*TASK*.
I need only the number of lines in this data that contain the string "here".
*** INFORMATION Section Begins ***
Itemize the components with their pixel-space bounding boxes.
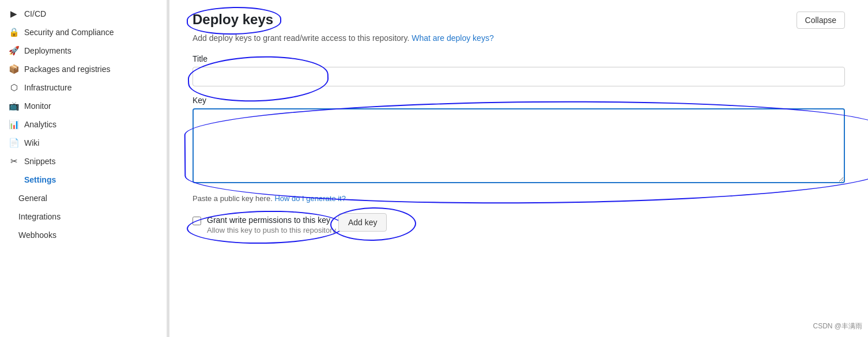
sidebar-label-snippets: Snippets [24, 157, 157, 166]
checkbox-row: Grant write permissions to this key Allo… [193, 215, 336, 234]
watermark: CSDN @丰满雨 [813, 321, 862, 331]
description-text: Add deploy keys to grant read/write acce… [193, 33, 409, 43]
sidebar-item-settings[interactable]: Settings [0, 171, 167, 189]
description: Add deploy keys to grant read/write acce… [193, 33, 845, 43]
title-label: Title [193, 54, 845, 63]
sidebar-label-monitor: Monitor [24, 101, 157, 111]
title-input[interactable] [193, 67, 845, 86]
sidebar-label-webhooks: Webhooks [18, 230, 157, 240]
sidebar-label-general: General [18, 194, 157, 203]
title-input-wrapper [193, 67, 845, 86]
sidebar-item-general[interactable]: General [0, 189, 167, 207]
infrastructure-icon: ⬡ [9, 83, 18, 92]
sidebar-label-settings: Settings [24, 175, 157, 184]
deployments-icon: 🚀 [9, 46, 18, 55]
sidebar-item-integrations[interactable]: Integrations [0, 207, 167, 226]
collapse-button[interactable]: Collapse [797, 12, 845, 29]
hint-static-text: Paste a public key here. [193, 194, 273, 203]
checkbox-sublabel: Allow this key to push to this repositor… [207, 226, 336, 234]
page-title: Deploy keys [193, 12, 273, 28]
sidebar-item-infrastructure[interactable]: ⬡ Infrastructure [0, 78, 167, 97]
add-key-wrapper: Add key [338, 213, 387, 232]
sidebar-label-analytics: Analytics [24, 120, 157, 129]
generate-key-link[interactable]: How do I generate it? [274, 194, 346, 203]
sidebar-item-snippets[interactable]: ✂ Snippets [0, 152, 167, 171]
key-label: Key [193, 96, 845, 105]
packages-icon: 📦 [9, 65, 18, 74]
key-form-group: Key [193, 96, 845, 185]
sidebar-item-packages[interactable]: 📦 Packages and registries [0, 60, 167, 78]
key-textarea-wrapper [193, 108, 845, 185]
cicd-icon: ▶ [9, 9, 18, 18]
monitor-icon: 📺 [9, 101, 18, 111]
wiki-icon: 📄 [9, 138, 18, 147]
settings-icon [9, 175, 18, 184]
deploy-keys-link[interactable]: What are deploy keys? [412, 33, 493, 43]
page-header: Deploy keys Collapse [193, 12, 845, 29]
write-permission-checkbox[interactable] [193, 217, 201, 225]
sidebar-item-security[interactable]: 🔒 Security and Compliance [0, 23, 167, 41]
sidebar-item-webhooks[interactable]: Webhooks [0, 226, 167, 244]
sidebar-item-wiki[interactable]: 📄 Wiki [0, 134, 167, 152]
sidebar-item-analytics[interactable]: 📊 Analytics [0, 115, 167, 134]
key-textarea[interactable] [193, 108, 845, 183]
main-content: Deploy keys Collapse Add deploy keys to … [169, 0, 868, 337]
snippets-icon: ✂ [9, 157, 18, 166]
hint-text: Paste a public key here. How do I genera… [193, 194, 845, 203]
sidebar-label-integrations: Integrations [18, 212, 157, 221]
add-key-button[interactable]: Add key [338, 213, 387, 232]
sidebar-label-infrastructure: Infrastructure [24, 83, 157, 92]
sidebar-label-packages: Packages and registries [24, 65, 157, 74]
sidebar-label-deployments: Deployments [24, 46, 157, 55]
title-form-group: Title [193, 54, 845, 86]
checkbox-text-block: Grant write permissions to this key Allo… [207, 215, 336, 234]
sidebar-item-deployments[interactable]: 🚀 Deployments [0, 41, 167, 60]
sidebar-item-cicd[interactable]: ▶ CI/CD [0, 5, 167, 23]
checkbox-label[interactable]: Grant write permissions to this key [207, 215, 330, 225]
sidebar-label-security: Security and Compliance [24, 28, 157, 37]
sidebar-label-wiki: Wiki [24, 138, 157, 147]
sidebar: ▶ CI/CD 🔒 Security and Compliance 🚀 Depl… [0, 0, 167, 337]
write-permission-section: Grant write permissions to this key Allo… [193, 215, 336, 234]
security-icon: 🔒 [9, 28, 18, 37]
analytics-icon: 📊 [9, 120, 18, 129]
sidebar-label-cicd: CI/CD [24, 9, 157, 18]
sidebar-item-monitor[interactable]: 📺 Monitor [0, 97, 167, 115]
*** INFORMATION Section Ends ***
*RESPONSE*.
2